• **What to work on**
In the material below, find each line with the word "Group" and copy it.
*** Records to use ***
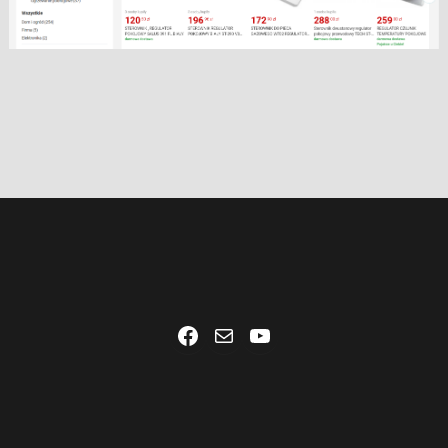
Facebook
Mail
YouTube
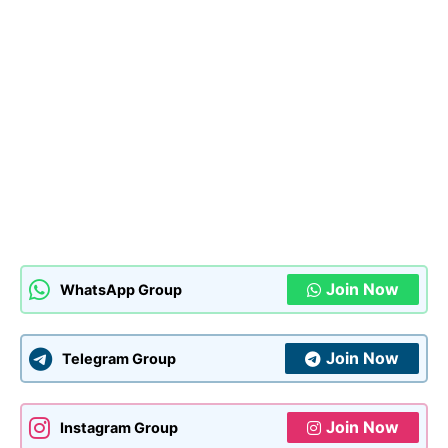
Join Now
WhatsApp Group
Join Now
Telegram Group
Join Now
Instagram Group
*** End of Records to use ***
• **Result of this exercise**
WhatsApp Group
Telegram Group
Instagram Group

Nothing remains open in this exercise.